▶ [WORK REQUIRED] Please reproduce, exactly and with nothing added, the line containing "Show me esophagus." and every line after it to the end of the records.

[[ RAW DATA, beginning ]]

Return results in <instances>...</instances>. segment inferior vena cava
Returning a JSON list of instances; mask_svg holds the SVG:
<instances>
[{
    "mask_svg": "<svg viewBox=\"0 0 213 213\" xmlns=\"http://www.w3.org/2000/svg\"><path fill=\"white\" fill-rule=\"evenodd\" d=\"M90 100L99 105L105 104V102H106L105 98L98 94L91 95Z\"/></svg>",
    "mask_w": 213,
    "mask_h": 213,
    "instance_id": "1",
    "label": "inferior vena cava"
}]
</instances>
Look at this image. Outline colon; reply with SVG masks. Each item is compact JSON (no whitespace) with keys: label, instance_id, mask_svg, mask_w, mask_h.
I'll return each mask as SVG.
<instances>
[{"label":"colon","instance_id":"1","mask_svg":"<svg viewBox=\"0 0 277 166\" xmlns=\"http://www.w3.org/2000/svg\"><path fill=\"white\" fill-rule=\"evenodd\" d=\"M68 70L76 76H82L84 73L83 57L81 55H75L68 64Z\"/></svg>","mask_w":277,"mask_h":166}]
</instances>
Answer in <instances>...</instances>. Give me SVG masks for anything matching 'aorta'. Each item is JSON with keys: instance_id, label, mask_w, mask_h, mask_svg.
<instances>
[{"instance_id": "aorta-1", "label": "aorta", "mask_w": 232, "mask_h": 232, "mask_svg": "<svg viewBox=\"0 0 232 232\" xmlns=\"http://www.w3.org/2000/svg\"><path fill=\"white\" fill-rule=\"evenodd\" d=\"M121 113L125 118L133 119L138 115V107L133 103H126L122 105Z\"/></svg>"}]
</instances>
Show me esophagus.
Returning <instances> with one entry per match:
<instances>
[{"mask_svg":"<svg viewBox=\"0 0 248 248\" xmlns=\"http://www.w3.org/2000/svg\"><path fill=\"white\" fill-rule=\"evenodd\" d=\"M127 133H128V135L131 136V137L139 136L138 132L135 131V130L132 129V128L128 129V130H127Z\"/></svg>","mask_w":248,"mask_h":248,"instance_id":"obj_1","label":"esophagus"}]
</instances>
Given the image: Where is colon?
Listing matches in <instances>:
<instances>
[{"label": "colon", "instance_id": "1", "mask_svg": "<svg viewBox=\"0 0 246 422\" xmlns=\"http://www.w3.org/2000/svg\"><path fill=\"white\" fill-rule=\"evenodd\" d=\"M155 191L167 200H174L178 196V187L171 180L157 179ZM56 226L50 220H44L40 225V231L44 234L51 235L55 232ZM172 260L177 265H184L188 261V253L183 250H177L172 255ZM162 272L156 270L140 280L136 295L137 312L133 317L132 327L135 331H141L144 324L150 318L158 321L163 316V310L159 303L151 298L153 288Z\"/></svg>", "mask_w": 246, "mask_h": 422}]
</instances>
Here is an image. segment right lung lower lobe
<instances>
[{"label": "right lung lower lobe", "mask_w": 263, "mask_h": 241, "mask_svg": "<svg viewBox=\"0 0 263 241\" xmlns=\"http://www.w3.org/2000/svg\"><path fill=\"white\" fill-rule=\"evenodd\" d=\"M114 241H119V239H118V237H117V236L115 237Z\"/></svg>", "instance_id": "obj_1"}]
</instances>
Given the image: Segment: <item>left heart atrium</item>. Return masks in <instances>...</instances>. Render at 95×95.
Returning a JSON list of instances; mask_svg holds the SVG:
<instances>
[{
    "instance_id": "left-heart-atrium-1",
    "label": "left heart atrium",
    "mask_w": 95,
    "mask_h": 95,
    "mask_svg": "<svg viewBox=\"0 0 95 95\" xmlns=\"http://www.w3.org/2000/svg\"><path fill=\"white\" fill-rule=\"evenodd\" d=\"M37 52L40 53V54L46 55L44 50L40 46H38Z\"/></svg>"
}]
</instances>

[[ RAW DATA, end ]]

▶ [ANSWER TO THE EXERCISE]
Show me esophagus.
Returning <instances> with one entry per match:
<instances>
[{"mask_svg":"<svg viewBox=\"0 0 248 248\" xmlns=\"http://www.w3.org/2000/svg\"><path fill=\"white\" fill-rule=\"evenodd\" d=\"M127 133H128V135L131 136V137L139 136L138 132L135 131V130L132 129V128L128 129V130H127Z\"/></svg>","mask_w":248,"mask_h":248,"instance_id":"obj_1","label":"esophagus"}]
</instances>
Given the image: Where is colon?
Listing matches in <instances>:
<instances>
[{"label": "colon", "instance_id": "1", "mask_svg": "<svg viewBox=\"0 0 246 422\" xmlns=\"http://www.w3.org/2000/svg\"><path fill=\"white\" fill-rule=\"evenodd\" d=\"M155 191L167 200H174L178 196V187L171 180L157 179ZM56 226L50 220H44L40 225V231L44 234L51 235L55 232ZM172 260L177 265H184L188 261V253L183 250H177L172 255ZM162 272L156 270L140 280L136 295L137 312L133 317L132 327L135 331H141L144 324L150 318L158 321L163 316V310L159 303L151 298L153 288Z\"/></svg>", "mask_w": 246, "mask_h": 422}]
</instances>
Here is an image. segment right lung lower lobe
<instances>
[{"label": "right lung lower lobe", "mask_w": 263, "mask_h": 241, "mask_svg": "<svg viewBox=\"0 0 263 241\" xmlns=\"http://www.w3.org/2000/svg\"><path fill=\"white\" fill-rule=\"evenodd\" d=\"M114 241H119V239H118V237H117V236L115 237Z\"/></svg>", "instance_id": "obj_1"}]
</instances>
Given the image: Segment: <item>left heart atrium</item>. Return masks in <instances>...</instances>. Render at 95×95.
Returning a JSON list of instances; mask_svg holds the SVG:
<instances>
[{
    "instance_id": "left-heart-atrium-1",
    "label": "left heart atrium",
    "mask_w": 95,
    "mask_h": 95,
    "mask_svg": "<svg viewBox=\"0 0 95 95\" xmlns=\"http://www.w3.org/2000/svg\"><path fill=\"white\" fill-rule=\"evenodd\" d=\"M37 52L40 53V54L46 55L44 50L40 46H38Z\"/></svg>"
}]
</instances>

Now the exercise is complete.